Interview donnée par Tolkien

Dans cette interview nous apprenons qu'elle est d'origine numenoréenne (D'umbar comme le démontre Chris Seeman), qu'elle déteste ses chats et la mer, et surtout qu'elle est semblable à la déesse Skadi. Jusqu'à quel point justement ? Le fait que Tolkien ait choisi de parler de ces points précis du mythe ne me semble pas anodin. Ainsi si Seeman la compare à Skadi dans leur commune aversion pour la mer et leurs maris respectifs, je propose de pousser plus loin la comparaison et d'aller jusqu'à conclure que, vraisemblablement, Berúthiel est venue d'Umbar jusqu'en Gondor pour demander réparation de la mort de son père. (Sinon pourquoi Tolkien aurait-il insisté sur ce détail bien précis ?) Les raids des gondoriens sur les terres d'Umbar ayant commencé à cette époque, d'une façon ou d'une autre, la mésentente entre Umbar et Minas Tirith s'est conclue par un mariage, mariage venant sans doute officialiser un traité de paix provisoire entre les deux villes. Comment Berúthiel est-elle arrivée à épouser Tarannon ? L'a t'on forcée à choisir un époux "à l'aveugle" comme ce fut le cas pour la déesse Skaldi ? Le sang des numénoréens du sud se rarifiait-il déjà, comme le suggère Seeman ? De même, pour continuer le parallèle avec Skaldi, était-elle éprise d'un autre dunedain, ce qui aurait pu être une seconde motivation à sa venue dans le nord et l'a t'elle confondue avec Tarannon lors de son choix « à la scandinave » ? Comment fut-elle forcée à choisir son époux, lui dressa t'on un rideau ou la força t'on à choisir son promis dans les ténèbres ?
Dans tous les cas, je pense que ce passage du mythe de Skaldi peut très certainement s'appliquer à celui de Beruthiel, ce qui vient par ailleurs expliquer son attitude austère et son dédain envers la royauté, la mer et l'époux qu'elle fut contrainte à choisir "dans le noir".

Si l'on peut envisager de bonnes raisons du côté d'Umbar à accepter un traité de paix et envoyer une de ses princesses en exil en échange de la fin d'une guerre qui les voyait privé de quelques territoires au nord, il est plus malaisé de comprendre les raisons des gondoriens.

Pourtant la réponse nous sera peut-être fournie par les lanterniers, précisément.

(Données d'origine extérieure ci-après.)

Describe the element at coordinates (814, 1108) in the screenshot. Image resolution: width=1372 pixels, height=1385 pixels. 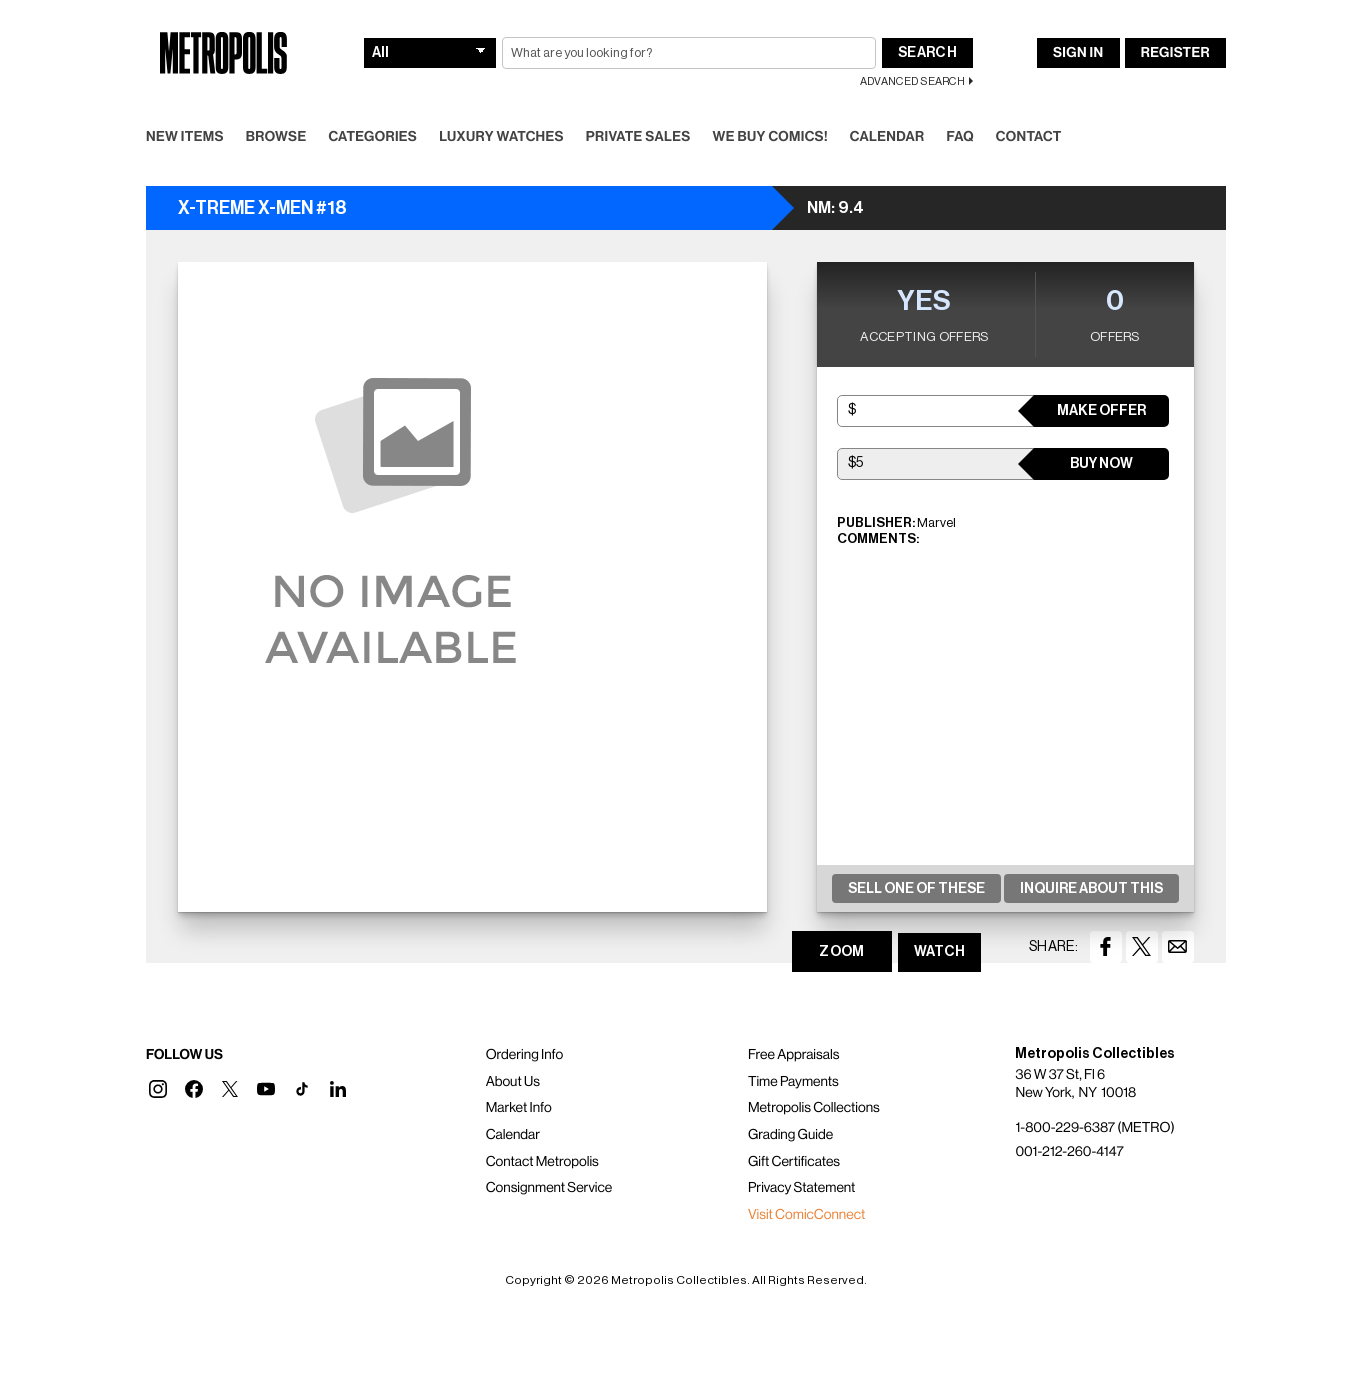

Comme me l'ont justement fait remarquer mes compères Banel de Bô et Gurdh l'Ang, dans le chapitre de RotK intitulé « The Siege of Gondor » on peut lire une remarque presqu' inattendue de Denethor, quant à la préparation de son bûcher:

«Upon it at a sign from Denethor they laid Faramir and his father side by side, and covered them with one covering, and stood then with bowed heads as mourners beside a bed of death. Then Denethor spoke in a low voice.
‘Here we will wait,’ he said. ‘But send not for the embalmers. Bring us wood quick to burn, and lay it all about us, and beneath; and pour oil upon it. And when I bid you thrust in a torch. Do this and speak no more to me. Farewell!’ »
RotK, The siege of Gondor


Quelle est cette "huile" à laquelle il est fait référence ? Pour moi il ne fait nul doute qu'il s'agit là d'huile de pierre, que l'on connaît mieux de nos jours sous le nom de pétrole. L'anglais "oil" pouvant en effet aussi bien désigner "huile" ou "pétrole". Aussi, après avoir effectué quelques recherches, (rapides, certes, le sujet mériterait une fouille plus approfondie) j'ai noté que d'une part, l'utilisation du pétrole remonte à l'antiquité, d'autre part, il n'est fait aucune mention d'utilisations "d'huiles" qu'elles soient animales ou végétales dans les bûchers moyen-âgeux. D'ailleurs cela serait saugrenu, le corps humain et déjà pourvu d' huile naturelle animale, en rajouter n'accélèrerait vraisemblablement pas de beaucoup le processus de combustion, ce qui est le résultat vraisemblablement escompté par Denethor (maso mais pas trop). Pour ce qui est du pétrole en revanche... La combustion devient pour le coup instantané.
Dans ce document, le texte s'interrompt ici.